┌──
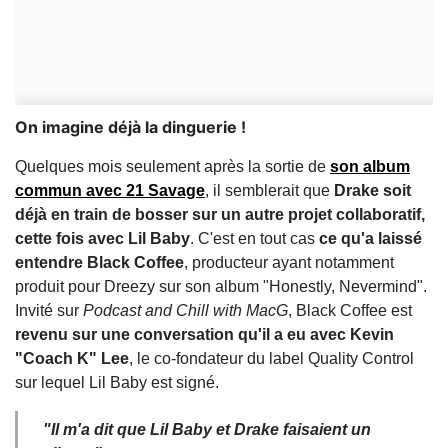
On imagine déjà la dinguerie !
Quelques mois seulement après la sortie de
son album
commun avec 21 Savage
, il semblerait que
Drake soit
déjà en train de bosser sur un autre projet collaboratif,
cette fois avec Lil Baby
. C'est en tout cas
ce qu'a laissé
entendre Black Coffee
, producteur ayant notamment
produit pour Dreezy sur son album "Honestly, Nevermind".
Invité sur
Podcast and Chill with MacG
, Black Coffee est
revenu sur une conversation qu'il a eu avec Kevin
"Coach K" Lee
, le co-fondateur du label Quality Control
sur lequel Lil Baby est signé.
"Il m'a dit que Lil Baby et Drake faisaient un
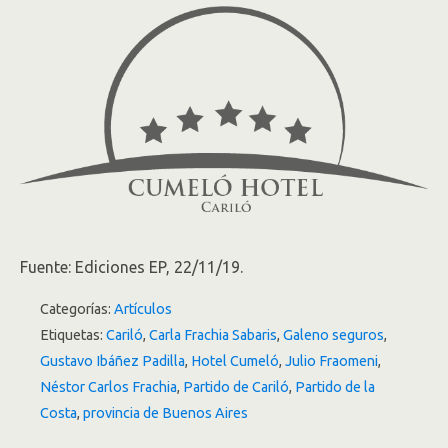
Fuente: Ediciones EP, 22/11/19.
Categorías:
Artículos
Etiquetas:
Cariló
,
Carla Frachia Sabaris
,
Galeno seguros
,
Gustavo Ibáñez Padilla
,
Hotel Cumeló
,
Julio Fraomeni
,
Néstor Carlos Frachia
,
Partido de Cariló
,
Partido de la
Costa
,
provincia de Buenos Aires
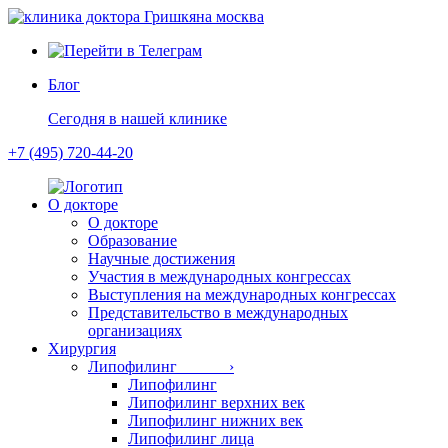
Блог
Сегодня в нашей клинике
+7 (495) 720-44-20
О докторе
О докторе
Образование
Научные достижения
Участия в международных конгрессах
Выступления на международных конгрессах
Представительство в международных
организациях
Хирургия
Липофилинг ›
Липофилинг
Липофилинг верхних век
Липофилинг нижних век
Липофилинг лица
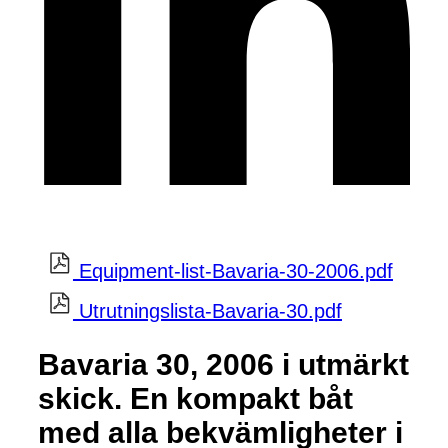
Equipment-list-Bavaria-30-2006.pdf
Utrutningslista-Bavaria-30.pdf
Bavaria 30, 2006 i utmärkt
skick. En kompakt båt
med alla bekvämligheter i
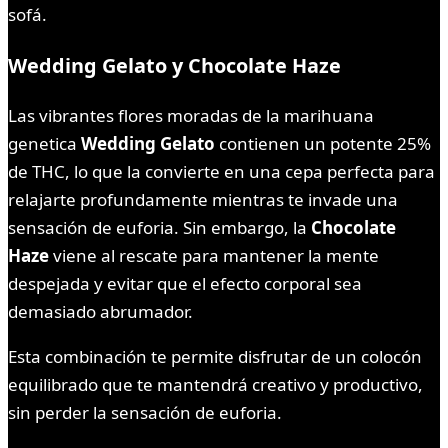
sofá.
Wedding Gelato y Chocolate Haze
Las vibrantes flores moradas de la marihuana
genetica
Wedding Gelato
contienen un potente 25%
de THC, lo que la convierte en una cepa perfecta para
relajarte profundamente mientras te invade una
sensación de euforia. Sin embargo, la
Chocolate
Haze
viene al rescate para mantener la mente
despejada y evitar que el efecto corporal sea
demasiado abrumador.
Esta combinación te permite disfrutar de un colocón
equilibrado que te mantendrá creativo y productivo,
sin perder la sensación de euforia.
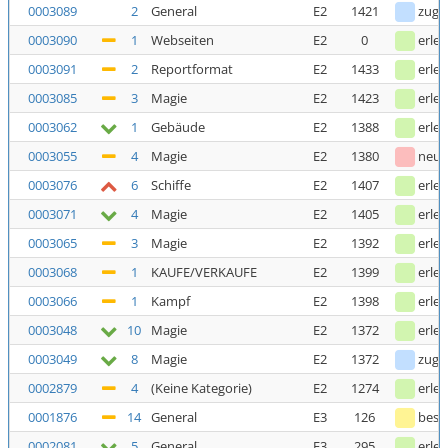
0003089
2
General
E2
1421
zuge
0003090
1
Webseiten
E2
0
erled
0003091
2
Reportformat
E2
1433
erled
0003085
3
Magie
E2
1423
erled
0003062
1
Gebäude
E2
1388
erled
0003055
4
Magie
E2
1380
neu
0003076
6
Schiffe
E2
1407
erled
0003071
4
Magie
E2
1405
erled
0003065
3
Magie
E2
1392
erled
0003068
1
KAUFE/VERKAUFE
E2
1399
erled
0003066
1
Kampf
E2
1398
erled
0003048
10
Magie
E2
1372
erled
0003049
8
Magie
E2
1372
zuge
0002879
4
(Keine Kategorie)
E2
1274
erled
0001876
14
General
E3
126
bestä
0002081
5
General
E3
295
erled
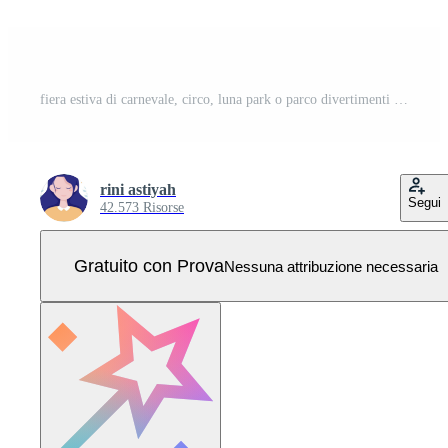
fiera estiva di carnevale, circo, luna park o parco divertimenti post modello illustrazione piatta modificabile di sfondo quadrato per i social media Vettore Pro
rini astiyah
Segui
42.573 Risorse
Gratuito con Prova
Nessuna attribuzione necessaria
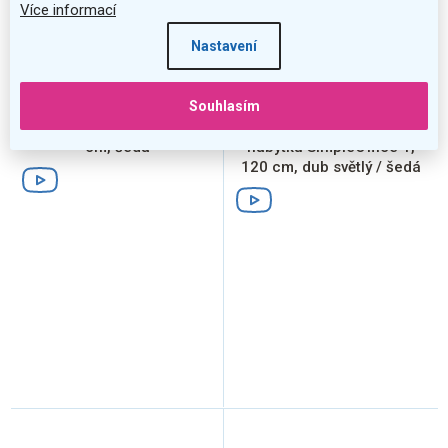
Více informací
Nastavení
–27 %
–30 %
Souhlasím
Stůl SimpleOffice 180 x 80
Sestava kancelářského
cm, šedá
nábytku SimpleOffice 1,
120 cm, dub světlý / šedá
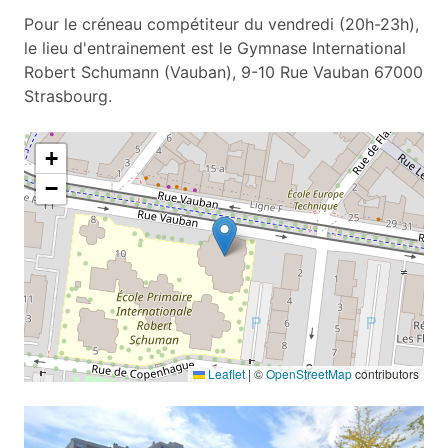
Pour le créneau compétiteur du vendredi (20h-23h),
le lieu d'entrainement est le Gymnase International
Robert Schumann (Vauban), 9-10 Rue Vauban 67000
Strasbourg.
+
−
Leaflet
|
©
OpenStreetMap
contributors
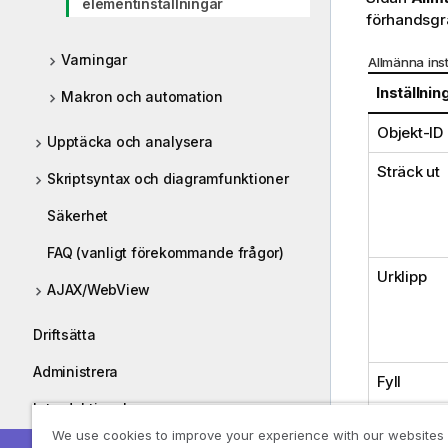
elementinställningar
förhandsgr
Varningar
Allmänna inst
Inställnin
Makron och automation
Objekt-ID
Upptäcka och analysera
Sträck ut
Skriptsyntax och diagramfunktioner
Säkerhet
FAQ (vanligt förekommande frågor)
Urklipp
AJAX/WebView
Driftsätta
Administrera
Fyll
Introduktionskurser
We use cookies to improve your experience with our websites
Fyll med b
Guider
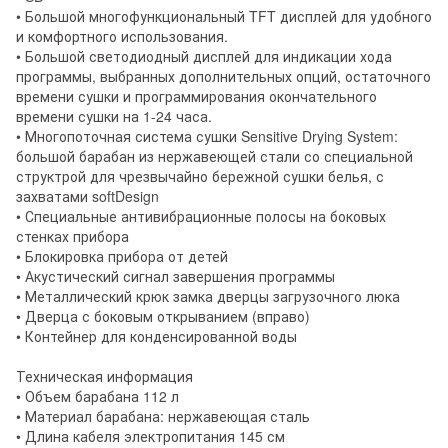
• Большой многофункциональный TFT дисплей для удобного
и комфортного использования.
• Большой светодиодный дисплей для индикации хода
программы, выбранных дополнительных опций, остаточного
времени сушки и программирования окончательного
времени сушки на 1-24 часа.
• Многопоточная система сушки Sensitive Drying System:
большой барабан из нержавеющей стали со специальной
структрой для чрезвычайно бережной сушки белья, с
захватами softDesign
• Специальные антивибрационные полосы на боковых
стенках прибора
• Блокировка прибора от детей
• Акустический сигнал завершения программы
• Металлический крюк замка дверцы загрузочного люка
• Дверца с боковым открыванием (вправо)
• Контейнер для конденсированной воды
Техническая информация
• Объем барабана 112 л
• Материал барабана: нержавеющая сталь
• Длина кабеля электропитания 145 см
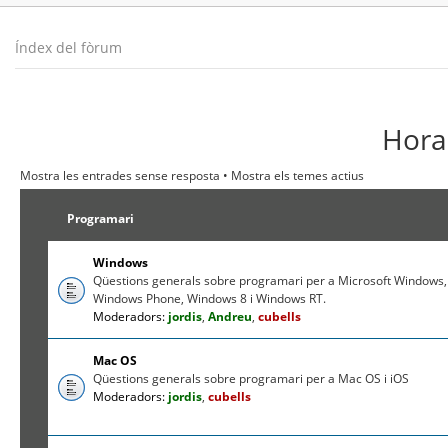
Índex del fòrum
Hora 
Mostra les entrades sense resposta
•
Mostra els temes actius
Programari
Windows
Qüestions generals sobre programari per a Microsoft Windows,
Windows Phone, Windows 8 i Windows RT.
Moderadors:
jordis
,
Andreu
,
cubells
Mac OS
Qüestions generals sobre programari per a Mac OS i iOS
Moderadors:
jordis
,
cubells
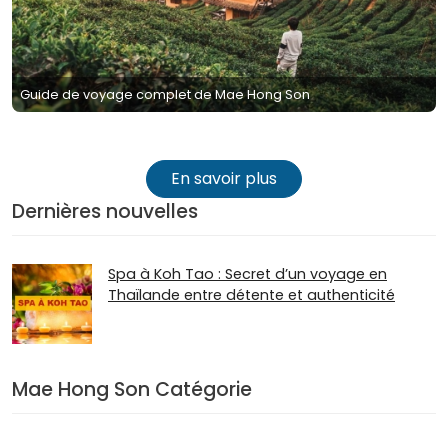
Guide de voyage complet de Mae Hong Son
En savoir plus
Dernières nouvelles
Spa à Koh Tao : Secret d’un voyage en
Thaïlande entre détente et authenticité
Mae Hong Son Catégorie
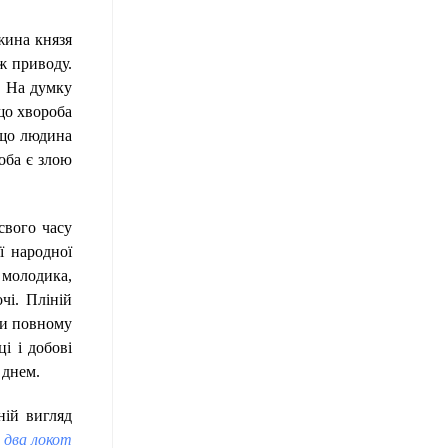
жина князя
ж приводу.
. На думку
що хвороба
 що людина
роба є злою
свого часу
ї народної
в молодика,
чі. Пліній
при повному
і і добові
 днем.
ній вигляд
 два локот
└──
Activity
The expected response is every entry above, repeated exactly, pictures removed.

Response below
On imagine déjà la dinguerie !
Quelques mois seulement après la sortie de
son album
commun avec 21 Savage
, il semblerait que
Drake soit
déjà en train de bosser sur un autre projet collaboratif,
cette fois avec Lil Baby
. C'est en tout cas
ce qu'a laissé
entendre Black Coffee
, producteur ayant notamment
produit pour Dreezy sur son album "Honestly, Nevermind".
Invité sur
Podcast and Chill with MacG
, Black Coffee est
revenu sur une conversation qu'il a eu avec Kevin
"Coach K" Lee
, le co-fondateur du label Quality Control
sur lequel Lil Baby est signé.
"Il m'a dit que Lil Baby et Drake faisaient un
Fuente: Ediciones EP, 22/11/19.
Categorías:
Artículos
Etiquetas:
Cariló
,
Carla Frachia Sabaris
,
Galeno seguros
,
Gustavo Ibáñez Padilla
,
Hotel Cumeló
,
Julio Fraomeni
,
Néstor Carlos Frachia
,
Partido de Cariló
,
Partido de la
Costa
,
provincia de Buenos Aires
Блог
Сегодня в нашей клинике
+7 (495) 720-44-20
О докторе
О докторе
Образование
Научные достижения
Участия в международных конгрессах
Выступления на международных конгрессах
Представительство в международных
организациях
Хирургия
Липофилинг ›
Липофилинг
Липофилинг верхних век
Липофилинг нижних век
Липофилинг лица
Equipment-list-Bavaria-30-2006.pdf
Utrutningslista-Bavaria-30.pdf
Bavaria 30, 2006 i utmärkt
skick. En kompakt båt
med alla bekvämligheter i
sofá.
Wedding Gelato y Chocolate Haze
Las vibrantes flores moradas de la marihuana
genetica
Wedding Gelato
contienen un potente 25%
de THC, lo que la convierte en una cepa perfecta para
relajarte profundamente mientras te invade una
sensación de euforia. Sin embargo, la
Chocolate
Haze
viene al rescate para mantener la mente
despejada y evitar que el efecto corporal sea
demasiado abrumador.
Esta combinación te permite disfrutar de un colocón
equilibrado que te mantendrá creativo y productivo,
sin perder la sensación de euforia.
0003089
2
General
E2
1421
zuge
0003090
1
Webseiten
E2
0
erled
0003091
2
Reportformat
E2
1433
erled
0003085
3
Magie
E2
1423
erled
0003062
1
Gebäude
E2
1388
erled
0003055
4
Magie
E2
1380
neu
0003076
6
Schiffe
E2
1407
erled
0003071
4
Magie
E2
1405
erled
0003065
3
Magie
E2
1392
erled
0003068
1
KAUFE/VERKAUFE
E2
1399
erled
0003066
1
Kampf
E2
1398
erled
0003048
10
Magie
E2
1372
erled
0003049
8
Magie
E2
1372
zuge
0002879
4
(Keine Kategorie)
E2
1274
erled
0001876
14
General
E3
126
bestä
0002081
5
General
E3
295
erled
fiera estiva di carnevale, circo, luna park o parco divertimenti post modello illustrazione piatta modificabile di sfondo quadrato per i social media Vettore Pro
rini astiyah
Segui
42.573 Risorse
Gratuito con Prova
Nessuna attribuzione necessaria
Více informací
Nastavení
–27 %
–30 %
Souhlasím
Stůl SimpleOffice 180 x 80
Sestava kancelářského
cm, šedá
nábytku SimpleOffice 1,
120 cm, dub světlý / šedá
Pour le créneau compétiteur du vendredi (20h-23h),
le lieu d'entrainement est le Gymnase International
Robert Schumann (Vauban), 9-10 Rue Vauban 67000
Strasbourg.
+
−
Leaflet
|
©
OpenStreetMap
contributors
elementinställningar
förhandsgr
Varningar
Allmänna inst
Inställnin
Makron och automation
Objekt-ID
Upptäcka och analysera
Sträck ut
Skriptsyntax och diagramfunktioner
Säkerhet
FAQ (vanligt förekommande frågor)
Urklipp
AJAX/WebView
Driftsätta
Administrera
Fyll
Introduktionskurser
We use cookies to improve your experience with our websites
Fyll med b
Guider
• Большой многофункциональный TFT дисплей для удобного
и комфортного использования.
• Большой светодиодный дисплей для индикации хода
программы, выбранных дополнительных опций, остаточного
времени сушки и программирования окончательного
времени сушки на 1-24 часа.
• Многопоточная система сушки Sensitive Drying System:
большой барабан из нержавеющей стали со специальной
структрой для чрезвычайно бережной сушки белья, с
захватами softDesign
• Специальные антивибрационные полосы на боковых
стенках прибора
• Блокировка прибора от детей
• Акустический сигнал завершения программы
• Металлический крюк замка дверцы загрузочного люка
• Дверца с боковым открыванием (вправо)
• Контейнер для конденсированной воды
Техническая информация
• Объем барабана 112 л
• Материал барабана: нержавеющая сталь
• Длина кабеля электропитания 145 см
Índex del fòrum
Hora 
Mostra les entrades sense resposta
•
Mostra els temes actius
Programari
Windows
Qüestions generals sobre programari per a Microsoft Windows,
Windows Phone, Windows 8 i Windows RT.
Moderadors:
jordis
,
Andreu
,
cubells
Mac OS
Qüestions generals sobre programari per a Mac OS i iOS
Moderadors:
jordis
,
cubells
Guide de voyage complet de Mae Hong Son
En savoir plus
Dernières nouvelles
Spa à Koh Tao : Secret d’un voyage en
Thaïlande entre détente et authenticité
Mae Hong Son Catégorie
жина князя
ж приводу.
. На думку
що хвороба
 що людина
роба є злою
свого часу
ї народної
в молодика,
чі. Пліній
при повному
і і добові
 днем.
ній вигляд
 два локот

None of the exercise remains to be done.